The first of course is the much beloved Spider-Man/Venom: Maximum Carnage based on the comic story of the same name. The player couldn’t start out playing as Venom in that game, but he did become available after a few short levels, and if you’re like me, you didn’t switch back to Spider-Man once you got the opportunity to use the character. Maximum Carnage’s follow up, Separation Anxiety, arrived a year later and with it came a few improvements from its predecessor. One of which was the ability to play the entire game with a friend, the other was that should they want, the player could select Venom to play from the start in either solo or co-op play.
When the Spider-Man video game franchised shifted to 3-D in 2000’s “Spider-Man” from Activision, Venom returned to his villainous ways, but through a misunderstanding in that game’s plot, ended up helping the web-slinger in the end. The character would return to playable status again in the first open world game after the game changing Spider-Man 2, Ultimate Spider-Man. This continued a trend for the Venom character in that the games were he was billed as an alternate character were based in the world of the comics, though with a caveat.
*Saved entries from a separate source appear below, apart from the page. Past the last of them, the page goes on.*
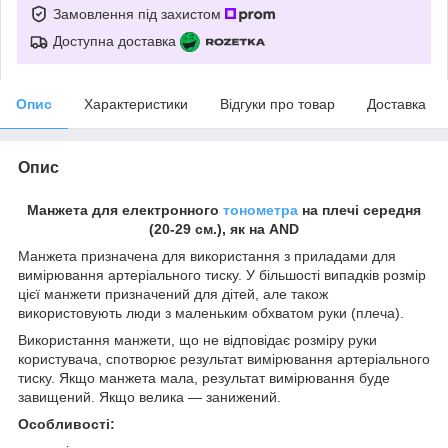
Замовлення під захистом
Доступна доставка
Опис
Характеристики
Відгуки про товар
Доставка
Опис
Манжета для електронного
тонометра
на плечі середня
(20-29 см.), як на AND
Манжета призначена для використання з приладами для
вимірювання артеріального тиску. У більшості випадків розмір
цієї манжети призначений для дітей, але також
використовують люди з маленьким обхватом руки (плеча).
Використання манжети, що не відповідає розміру руки
користувача, спотворює результат вимірювання артеріального
тиску. Якщо манжета мала, результат вимірювання буде
завищений. Якщо велика — занижений.
Особливості:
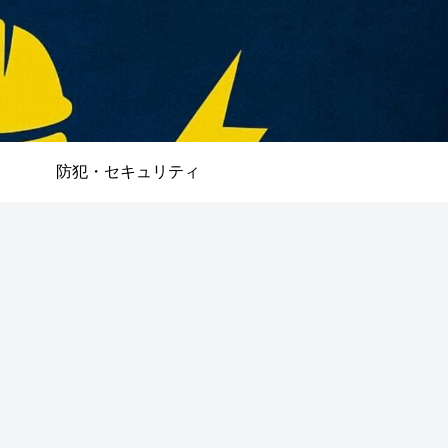
防犯・セキュリティ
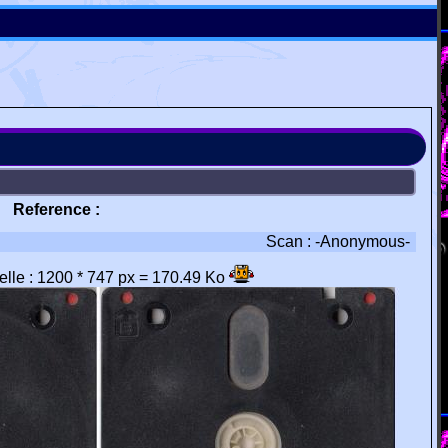
Reference :
Scan : -Anonymous-
éelle : 1200 * 747 px = 170.49 Ko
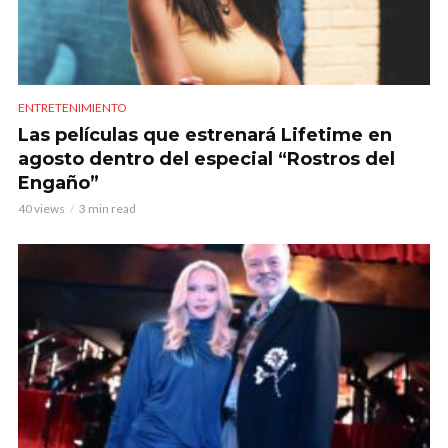
ENTRETENIMIENTO
Las películas que estrenará Lifetime en
agosto dentro del especial “Rostros del
Engaño”
40 views
3 min read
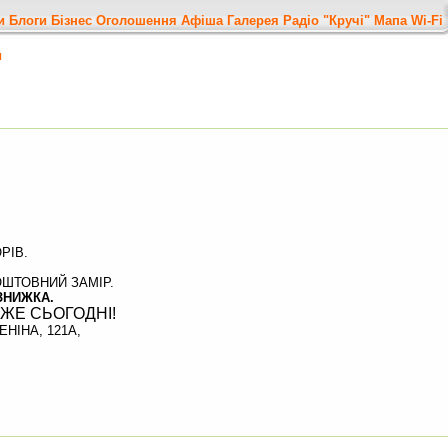
и
Блоги
Бізнес
Оголошення
Афіша
Галерея
Радіо "Кручі"
Мапа
Wi-Fi
я
РІВ.
ШТОВНИЙ ЗАМІР.
ЗНИЖКА.
ЖЕ СЬОГОДНІ!
ЕНІНА, 121А,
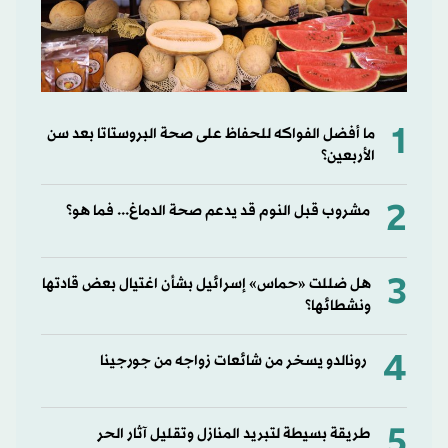
1
ما أفضل الفواكه للحفاظ على صحة البروستاتا بعد سن
الأربعين؟
2
مشروب قبل النوم قد يدعم صحة الدماغ... فما هو؟
3
هل ضللت «حماس» إسرائيل بشأن اغتيال بعض قادتها
ونشطائها؟
4
رونالدو يسخر من شائعات زواجه من جورجينا
5
طريقة بسيطة لتبريد المنازل وتقليل آثار الحر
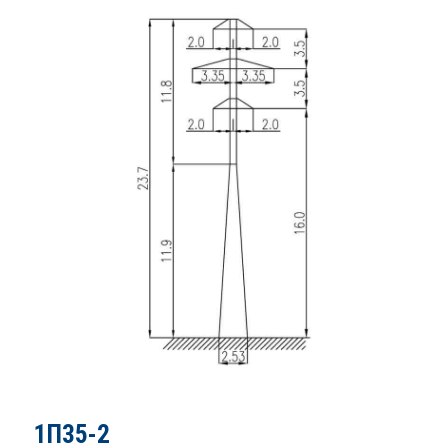
1П35-2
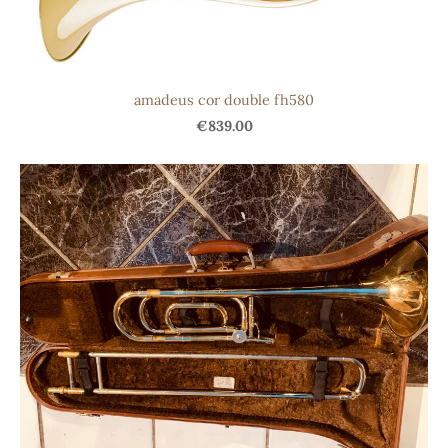
amadeus cor double fh580
€839.00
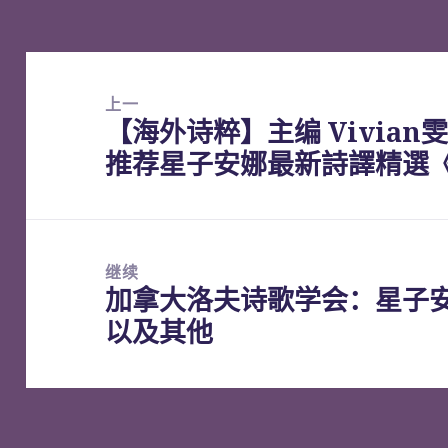
文
章
上一
【海外诗粹】主编 Vivia
导
上
推荐星子安娜最新詩譯精選
航
篇
文
章：
继续
加拿大洛夫诗歌学会：星子
下
以及其他
篇
文
章：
Whereas Maximum Carnage and Separation Anxiety were based on story lines that appeared in comics, Ultimate Spider-Man was at the time positioned in continuity of the “Ultimate” universe. It showed what happened to Eddie Brock, the second Venom host in the regular and Ultimate universe after Spider-Man himself, after he was seemingly killed in battle. The story further delved into the disappearance behind the parents of Eddie Brock and Peter Parker as well as the symbiote suit. It was also the first time the “Ultimate” version of Venom was featured on anything but a cover with his trademark white spider logo.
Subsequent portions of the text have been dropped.